We planted two short rows and this is what we harvested yesterday. Don't they look pretty? Cabbage is slow to get going but when it starts to form a head you know its working. I was worried about cabbage month larvae being a problem but they just seemed to eat the outer leaves. Hardly a mark on the cabbage when harvested and that's a good thing. Be sure to make sure the heads are firm before harvesting.
I had to remove some of the outer leaves just like they do in the grocery stores. I gave the heads a quick rinse and set them to dry.
In May, the children had planted a Three Sisters Garden. For information on how to grow a garden like this click here. The Three Sisters Garden is planted with corn, beans and squash. Look how long the beans are! It was time to harvest them as well. We picked the beans the day before dropping them off at the food bank so they would be fresh.
We also harvest 16 pounds of potatoes from a couple of short rows. I brought them home and gave them a scrub and let them dry before bagging them in two pound bags. When bagging them I try to think of what I would buy at the grocery store.
In total this week we harvested 16 pounds of potatoes, 11 pounds of apples, 3 pounds of yellow beans, 3 pounds of green beans and 9 pounds of green cabbage. Thanks to Bonnie Pearce and family for letting us glean their apple tree. With the start of school next week, the apples will go a long way towards school lunches. Thanks to volunteer Ian Dick who helped me harvest this week. I wish the children could be here to harvest. In September I hope to have them harvest the squash that was planted in the Three Sisters Garden. They will love doing that school garden lesson!
Tuesday, August 28, 2012
Friday, August 17, 2012
It was time to harvest for the food bank again. I like to harvest a day before the food is given out to the needy as it is fresher. This week the Eureka bush beans were ready to be picked. There will be additional harvests as the beans are still putting out more flowers.
It took awhile to pick but I had about four pounds of yellow beans the first week to drop off at the food bank. Not too bad a haul for a few families.
The following week was a bumper crop. A total of seven more pounds of beans. I think we will get a third picking of beans some time next week. We still have potatoes and cabbage to harvest. They will be followed by green beans and squash.
It looks like Monday nights will be the harvesting time. Its cooler outside and the produce can be dropped off early Tuesday morning.
So what do you do to get the harvest ready for delivery? I bring home whatever is harvested and clean it up.
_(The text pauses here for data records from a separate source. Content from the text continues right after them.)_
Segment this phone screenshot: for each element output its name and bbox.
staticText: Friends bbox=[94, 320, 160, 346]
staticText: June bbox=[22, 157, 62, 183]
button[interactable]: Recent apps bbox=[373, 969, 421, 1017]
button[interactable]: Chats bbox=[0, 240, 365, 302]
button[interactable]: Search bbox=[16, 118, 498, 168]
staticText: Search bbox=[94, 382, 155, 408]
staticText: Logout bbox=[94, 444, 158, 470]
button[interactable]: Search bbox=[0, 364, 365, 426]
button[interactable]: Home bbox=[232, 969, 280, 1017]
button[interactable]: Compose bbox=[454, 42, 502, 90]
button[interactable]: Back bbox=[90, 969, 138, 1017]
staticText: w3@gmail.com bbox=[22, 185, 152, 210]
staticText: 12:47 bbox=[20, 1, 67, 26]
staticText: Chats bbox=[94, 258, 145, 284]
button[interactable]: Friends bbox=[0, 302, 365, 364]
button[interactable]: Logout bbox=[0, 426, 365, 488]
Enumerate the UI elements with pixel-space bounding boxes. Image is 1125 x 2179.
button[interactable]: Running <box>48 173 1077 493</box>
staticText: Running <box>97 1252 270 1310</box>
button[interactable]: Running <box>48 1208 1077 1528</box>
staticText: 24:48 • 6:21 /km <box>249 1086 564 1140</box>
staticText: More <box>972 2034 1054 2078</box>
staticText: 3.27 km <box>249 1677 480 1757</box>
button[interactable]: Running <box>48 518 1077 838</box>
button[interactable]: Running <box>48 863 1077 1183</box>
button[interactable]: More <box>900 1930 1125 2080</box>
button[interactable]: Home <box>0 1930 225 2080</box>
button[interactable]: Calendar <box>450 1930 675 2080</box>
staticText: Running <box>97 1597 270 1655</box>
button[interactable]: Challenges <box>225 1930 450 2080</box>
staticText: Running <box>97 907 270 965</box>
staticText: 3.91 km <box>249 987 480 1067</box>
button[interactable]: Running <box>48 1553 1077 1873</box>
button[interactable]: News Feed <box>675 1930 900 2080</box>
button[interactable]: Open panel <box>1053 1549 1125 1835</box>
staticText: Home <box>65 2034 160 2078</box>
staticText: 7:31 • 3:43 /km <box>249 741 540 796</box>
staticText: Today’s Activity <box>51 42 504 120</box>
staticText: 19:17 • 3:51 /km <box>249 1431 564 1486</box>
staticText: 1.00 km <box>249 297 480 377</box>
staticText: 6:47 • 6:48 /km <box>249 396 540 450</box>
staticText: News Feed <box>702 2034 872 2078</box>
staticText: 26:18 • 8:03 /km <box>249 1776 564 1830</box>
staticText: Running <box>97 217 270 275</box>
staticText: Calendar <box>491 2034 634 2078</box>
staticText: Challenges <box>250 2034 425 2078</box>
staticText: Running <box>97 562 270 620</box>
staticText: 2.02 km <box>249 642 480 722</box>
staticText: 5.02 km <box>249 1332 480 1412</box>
You wouldn't want to buy dirty vegetables at the grocery store and most people will try a new vegetable if it looks pretty. Sorry to say but that's just human nature. Its only us die hard gardeners who don't mind the dirt. I also bag smaller vegetables like beans into one pound bags. That's about what I would buy when shopping. This also makes it easier for the food bank staff who are all volunteers.
Have you planted a giving garden or have extra vegetables to donate? The supplies at local food banks are low and needing your help. There is nothing more rewarding than giving back to your community.